[Records excerpted from a collection]
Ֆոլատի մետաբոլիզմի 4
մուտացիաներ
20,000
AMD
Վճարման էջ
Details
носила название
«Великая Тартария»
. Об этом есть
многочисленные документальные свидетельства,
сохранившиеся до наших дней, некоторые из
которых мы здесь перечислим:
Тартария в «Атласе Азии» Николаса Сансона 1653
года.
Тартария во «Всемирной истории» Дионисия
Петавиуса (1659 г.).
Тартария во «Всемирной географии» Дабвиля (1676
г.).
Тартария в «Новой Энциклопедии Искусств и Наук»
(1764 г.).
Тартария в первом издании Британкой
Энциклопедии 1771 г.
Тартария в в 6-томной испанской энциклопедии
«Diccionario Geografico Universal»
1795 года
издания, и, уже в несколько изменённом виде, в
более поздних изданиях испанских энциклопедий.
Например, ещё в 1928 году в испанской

---

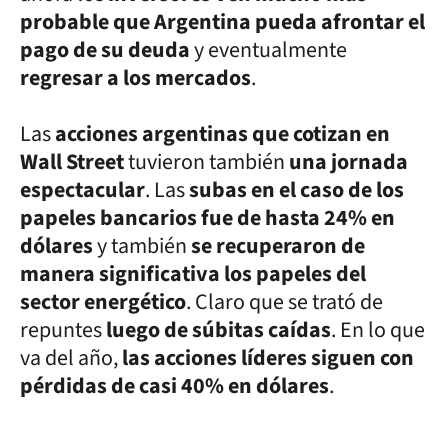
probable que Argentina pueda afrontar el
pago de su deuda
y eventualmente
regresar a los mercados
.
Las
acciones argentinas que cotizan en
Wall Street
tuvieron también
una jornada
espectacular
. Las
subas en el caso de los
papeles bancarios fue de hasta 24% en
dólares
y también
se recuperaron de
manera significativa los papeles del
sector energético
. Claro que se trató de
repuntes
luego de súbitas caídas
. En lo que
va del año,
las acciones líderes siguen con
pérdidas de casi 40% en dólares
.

---

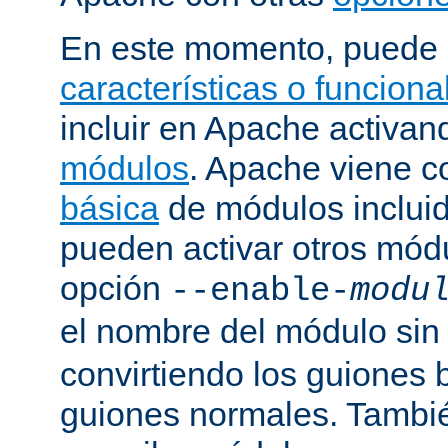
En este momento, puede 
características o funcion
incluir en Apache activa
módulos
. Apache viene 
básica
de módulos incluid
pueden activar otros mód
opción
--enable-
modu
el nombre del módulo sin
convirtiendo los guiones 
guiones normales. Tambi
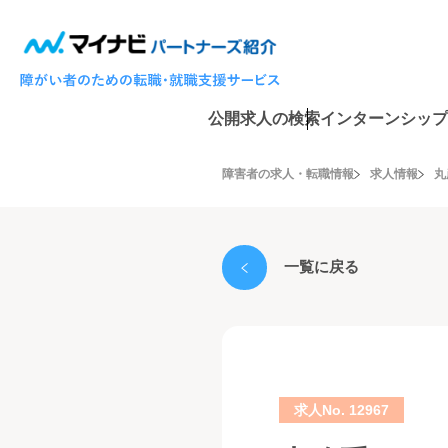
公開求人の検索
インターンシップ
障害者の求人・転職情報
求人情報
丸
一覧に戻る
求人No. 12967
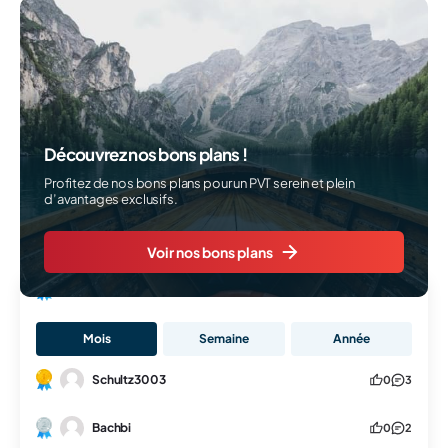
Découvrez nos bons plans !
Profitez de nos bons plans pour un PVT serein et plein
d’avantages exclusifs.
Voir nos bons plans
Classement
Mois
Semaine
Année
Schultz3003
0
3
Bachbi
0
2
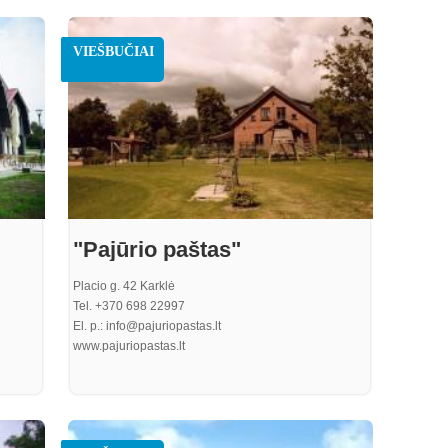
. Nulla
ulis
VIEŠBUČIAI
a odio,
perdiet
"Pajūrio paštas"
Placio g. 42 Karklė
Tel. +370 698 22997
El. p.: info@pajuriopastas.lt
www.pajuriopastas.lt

[Work request] Run a filter over the data above and keep each line that contains the word "испанской".

[Result]
Тартария в в 6-томной испанской энциклопедии
Например, ещё в 1928 году в испанской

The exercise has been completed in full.